Arte gráfica com a representação de um gráfico de pizza nas cores azul escuro, amarelo, cinza, azul claro e vermelho. A maior fatia que representa 108.675 MW ou 63,25% é a parte azul escura que representa a energia hidráulica. O gráfico se refere à Matriz de Energia Elétrica. A menor fatia representa 1.990 MW ou 1,16% é relativa à energia nuclear. As demais são referentes às energias eólica: 11,43%, térmica: 21,76% e solar: 2,40%.
Energia hidrelétrica representa mais de 60% da matriz energética brasileira. Fonte: ONS


Impactos causados pelo aumento de energia térmica


Em entrevista ao Impacto Ambiental, o professor de Engenharia de Energia da Unesp Leonardo Lataro Paim explicou que uma das consequências do uso das termelétricas é a geração de gases durante o processo que podem ser causadores do efeito estufa.


“Dependendo da composição química do combustível utilizado são produzidos gases como os óxidos e dióxidos de enxofre, óxidos de nitrogênio, monóxido e dióxido de carbono, hidrocarbonetos, outros gases e particulados”, explica Leonardo.


Quando questionado sobre o impacto vivido na prática, o professor explica que a curto prazo, os materiais particulados podem causar problemas respiratórios, como infecções dos brônquios e outras doenças pulmonares. “Ainda a curto prazo, esses óxidos de nitrogênio e enxofre podem gerar chuvas ácidas afetando fauna, flora e edificações”, complementa.

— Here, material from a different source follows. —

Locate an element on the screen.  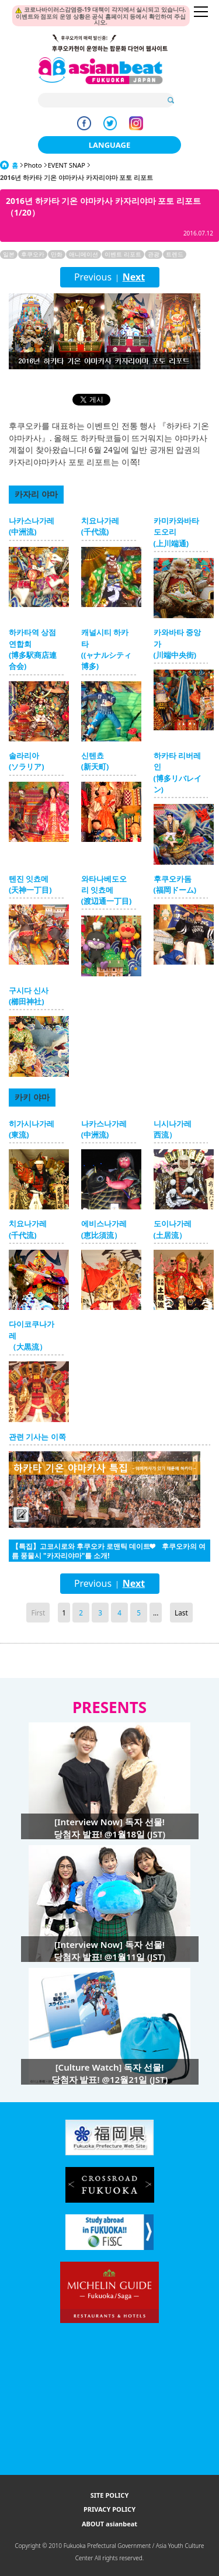 SITE POLICY is located at coordinates (110, 2495).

Outro aspecto que pode ser levado em consideração no quesito das usinas termelétricas é o custo que elas geram na produção de energia e, consequentemente, no valor atribuído à tarifa ao final do mês.


Nesse sentido, Leonardo explica que o Brasil tem um sistema de bandeiras tarifárias na cobrança do consumo de energia. Quando as termelétricas são acionadas, a bandeira vermelha é ativada – o que significa que será cobrado um valor adicional na fatura mensal. A justificativa para o aumento fica por conta do uso de combustíveis derivados de petróleo que são suscetíveis a variações cambiais por serem commodities, processos de importação, logística de transporte e custo operacional.

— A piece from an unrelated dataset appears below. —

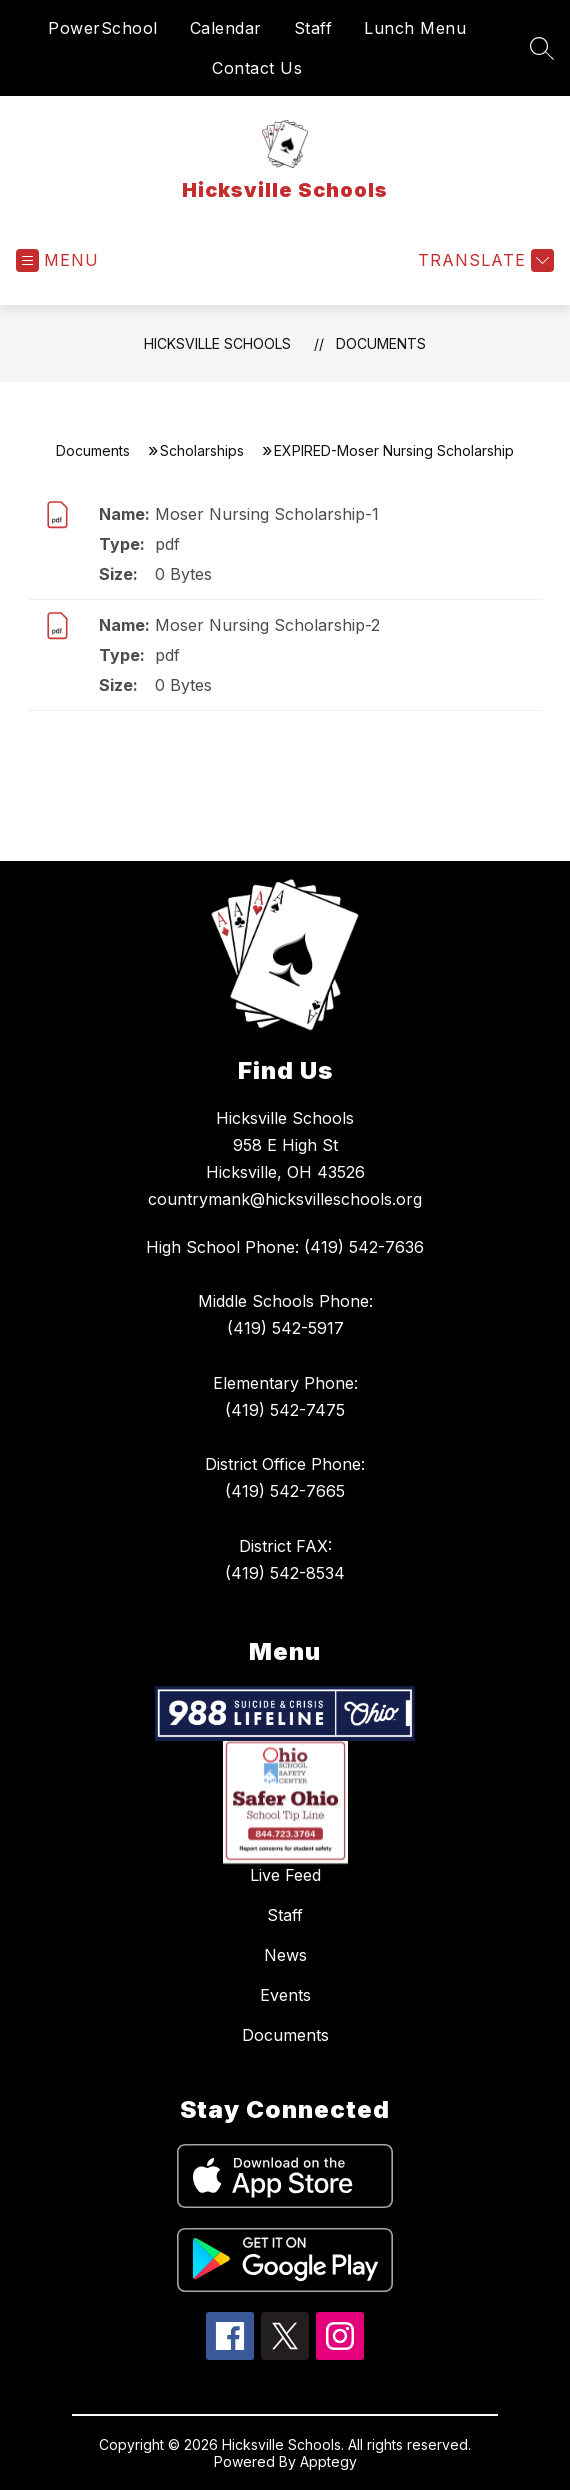 The height and width of the screenshot is (2490, 570). I want to click on Scholarships, so click(202, 450).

A correlação entre UTEs e a crise hídrica


A crise hídrica tem se tornado um dos assuntos mais comentados nos últimos meses em decorrência da falta de chuvas. A falta de água interfere em diversos aspectos, inclusive na geração de energia (principalmente em um país no qual a principal fonte de energia é a hidrelétrica). Uma série de fatores pode ser considerada como causadora da falta de água, entre elas o mau gerenciamento dela, o aumento populacional e as questões climáticas.


Um dos maiores consumidores de água, hoje, é o setor agrícola. As informações divulgadas pela Organização das Nações Unidas para a Agricultura e Alimentação (FAO), destacam que 70% da água consumida é de responsabilidade dos produtores de alimentos, irrigação e pecuaristas. Atrás da agricultura, está a indústria, consumindo 22% do total. Essas questões também precisam ser consideradas no planejamento para pensar melhores alternativas na administração deste recurso finito.


No que diz respeito às condições climáticas, vale lembrar que o desmatamento visto na Amazônia em 2021 interfere diretamente na questão das chuvas. Todo o processo de interferência no ambiente implica no impedimento da evapotranspiração – efeito natural que é responsável pela transferência de água de uma região para outra por meio da atmosfera.


Todas essas problemáticas podem culminar no que os especialistas chamam de “insegurança energética”. Nesse sentido, o professor conclui que, “o maior risco para a insegurança energética são medidas e atos governamentais incabíveis”, como a extinção do horário de verão, uma medida simples mas que costumava economizar energia. Ainda na visão de Leonardo, o cenário atual reforça que “o Brasil precisa começar a atuar com medidas preventivas e não corretivas”.